Tutti i graphic designer dovrebbero saper programmare? E qual è il rapporto tra design, creatività e coding?
La programmazione gioca uno strano ruolo nel graphic design. Se da un lato le si riconosce la capacità di riconfigurare in profondità il nostro ambiente artificiale, dall’altro la sua adozione negli studi e nelle scuole di settore risulta quantomeno minoritaria. Inoltre gli stessi designer spesso non sono in grado di riconoscere le ‘virtù computazionali’ di un progetto, che si tratti di un workflow elegante o di un processo generativo particolarmente ingegnoso.
A fronte dell’esperienza accumulata in cinque anni d’insegnamento in Italia e nei Paesi Bassi, posso dire di essermi imbattuto in una cerchia ristretta di studenti appassionati di coding. Gli altri invece preferiscono addirittura esternalizzare la componente di programmazione dei loro progetti. Quello che spesso causa frustrazione e un disinteresse generalizzato è il fatto che il coding viene inquadrato unicamente attraverso il filtro dell’esecuzione di un’idea creativa. A ciò si aggiungono purtroppo alcuni preconcetti di genere per cui le donne si sentono respinte – e spesso lo sono – dagli ambienti STEM. A riprova di ciò, la maggior parte degli studenti che fin da subito si dichiarano poco inclini alla programmazione sono di sesso femminile.
Detto ciò, ho anche avuto il piacere di confrontarmi con molti progetti complessi a livello di coding realizzati da designer donne. A renderli particolari è il fatto che tali progetti non erano guidati dalla hybris prometeica che spesso la programmazione ispira, o da un orgoglioso sfoggio della potenza di questo strumento. Al contrario, si concentravano sugli aspetti socio-culturali del coding in quanto pratica che accomuna gli esseri umani con le macchine e tramite le macchine, un tema che approfondirò a breve.
La programmazione dovrebbe far parte della prassi di un designer? Da quando ho memoria questa domanda genera continuamente accese discussioni. In parole povere, il problema è questo: il designer deve saper programmare? Per alcuni celebri progettisti la risposta è senz’altro positiva. Uno di loro è John Maeda.
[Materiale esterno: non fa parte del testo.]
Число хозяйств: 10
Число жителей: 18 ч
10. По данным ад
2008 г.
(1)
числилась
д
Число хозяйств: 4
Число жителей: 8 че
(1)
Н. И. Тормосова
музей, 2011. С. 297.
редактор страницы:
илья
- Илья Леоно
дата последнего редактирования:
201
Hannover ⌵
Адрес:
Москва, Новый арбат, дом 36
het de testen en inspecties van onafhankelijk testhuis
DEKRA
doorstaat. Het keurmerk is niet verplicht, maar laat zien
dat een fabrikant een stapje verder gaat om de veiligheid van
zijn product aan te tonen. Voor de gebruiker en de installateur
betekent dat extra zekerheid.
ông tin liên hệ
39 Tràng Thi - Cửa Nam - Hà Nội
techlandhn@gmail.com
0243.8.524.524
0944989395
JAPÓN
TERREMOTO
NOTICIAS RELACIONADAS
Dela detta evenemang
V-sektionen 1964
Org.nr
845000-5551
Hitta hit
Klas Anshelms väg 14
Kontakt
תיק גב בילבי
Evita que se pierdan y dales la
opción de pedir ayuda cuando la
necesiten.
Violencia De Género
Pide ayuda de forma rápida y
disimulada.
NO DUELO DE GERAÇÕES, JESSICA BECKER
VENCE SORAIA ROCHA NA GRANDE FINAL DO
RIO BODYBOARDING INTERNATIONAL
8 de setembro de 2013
La sua posizione sull’argomento non sorprende visto che stiamo parlando dell’autore di Design by Numbers, il linguaggio che ha anticipato il diffusissimo Processing. Maeda può essere considerato a tutti gli effetti un pioniere del design computazionale. Di che si tratta? Il design computazionale, secondo Maeda, fa uso del complesso apparato dei computer, coinvolgendo qualsiasi tipo di sensore o attuatore. Dal suo punto di vista, i designer computazionali non sostituiranno i designer dall’approccio più classico, ma semplicemente si cimenteranno in sfide differenti.
Esiste inoltre una posizione più terrena: sicuramente il coding rappresenta una competenza utile in quanto facilita il dialogo con i programmatori veri e propri, ma in pratica la vera palestra dei grafici, così come quella dei designer dell’interfaccia e dell’esperienza, è il wireframe, il mockup, il prototipo cliccabile prodotto in Illustrator o (brividi) Photoshop; e più recentemente in Figma, Sketch o Invision, con incursioni occasionali nel territorio CSS e SASS.